Task brief: Which lines below hold the word "Lock"? Report each one.

--- Records supplied Enclosed Below ---

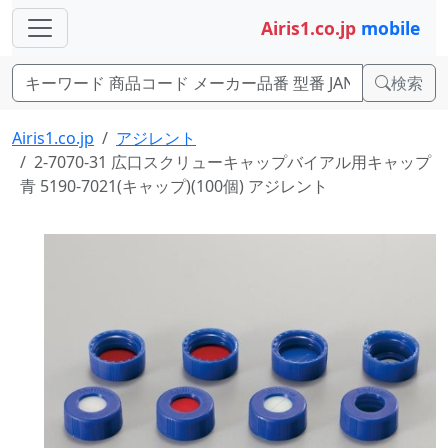
Airis1.co.jp
mobile
検索
Airis1.co.jp
アジレント
2-7070-31 広口スクリューキャップバイアル用キャップ
青 5190-7021(キャップ)(100個) アジレント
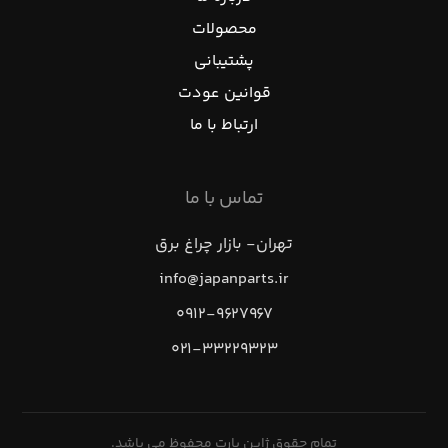
محصولات
پشتیبانی
قوانین عودت
ارتباط با ما
تماس با ما
تهران- بازار چراغ برق
info@japanparts.ir
۰۹۱۲-۹۶۲۷۹۶۷
۰۲۱-۳۳۲۲۹۳۲۳
تمام حقوق ژاپن پارت محفوظ می باشد.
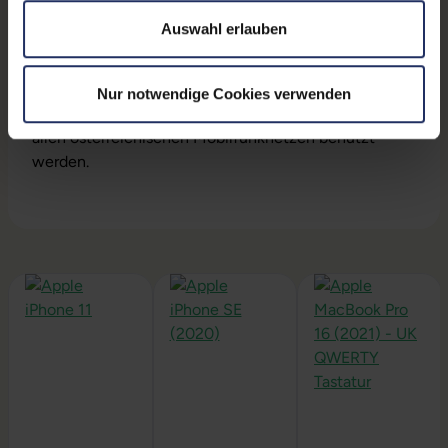
Lieferumfang
: Smartphone, Alternativ-USB-Kabel
Auswahl erlauben
Akku
: Jeder Akku wird auf Funktion geprüft. Dennoch
können wir keine Garantieleistungen auf Akkus und
deren Laufzeiten übernehmen.
Nur notwendige Cookies verwenden
SIM-Lock
: Das Gerät ist SIM-Lock frei und kann in
allen österreichischen Mobilfunknetzen benutzt
werden.
Produktgalerie überspringen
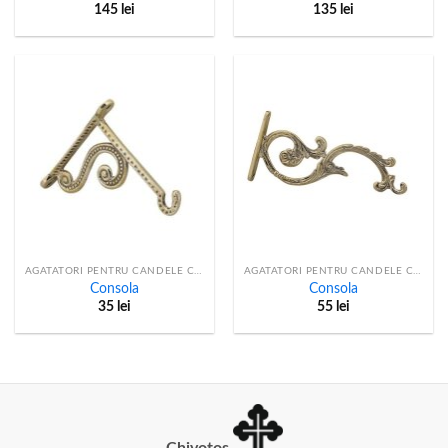
145
lei
135
lei
AGATATORI PENTRU CANDELE CU LANT
AGATATORI PENTRU CANDELE CU LANT
Consola
Consola
35
lei
55
lei
Chivotos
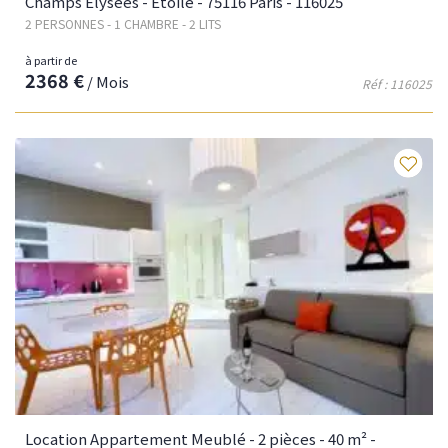
Champs Elysées - Etoile - 75116 Paris - 116025
2 PERSONNES - 1 CHAMBRE - 2 LITS
à partir de
2368 €
/ Mois
Réf : 116025
Fav
Location Appartement Meublé - 2 pièces - 40 m² -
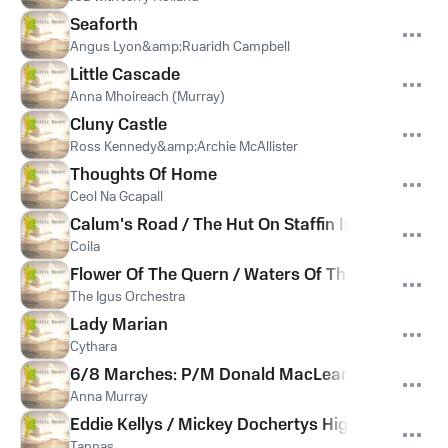
Seaforth
Angus Lyon&amp;Ruaridh Campbell
Little Cascade
Anna Mhoireach (Murray)
Cluny Castle
Ross Kennedy&amp;Archie McAllister
Thoughts Of Home
Ceol Na Gcapall
Calum's Road / The Hut On Staffin Island
Coila
Flower Of The Quern / Waters Of The Spey
The Igus Orchestra
Lady Marian
Cythara
6/8 Marches: P/M Donald MacLean Of Lewis, Ben
Anna Murray
Eddie Kellys / Mickey Dochertys Highland / Look
Tannas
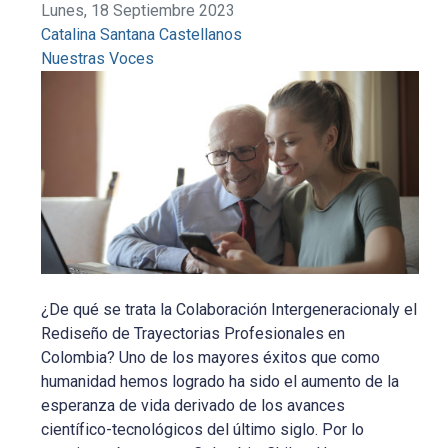
Lunes, 18 Septiembre 2023
Catalina Santana Castellanos
Nuestras Voces
¿De qué se trata la Colaboración Intergeneracionaly el
Rediseño de Trayectorias Profesionales en
Colombia? Uno de los mayores éxitos que como
humanidad hemos logrado ha sido el aumento de la
esperanza de vida derivado de los avances
científico-tecnológicos del último siglo. Por lo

--- End of Enclosed Records supplied ---

Solution below:
SIM-Lock
: Das Gerät ist SIM-Lock frei und kann in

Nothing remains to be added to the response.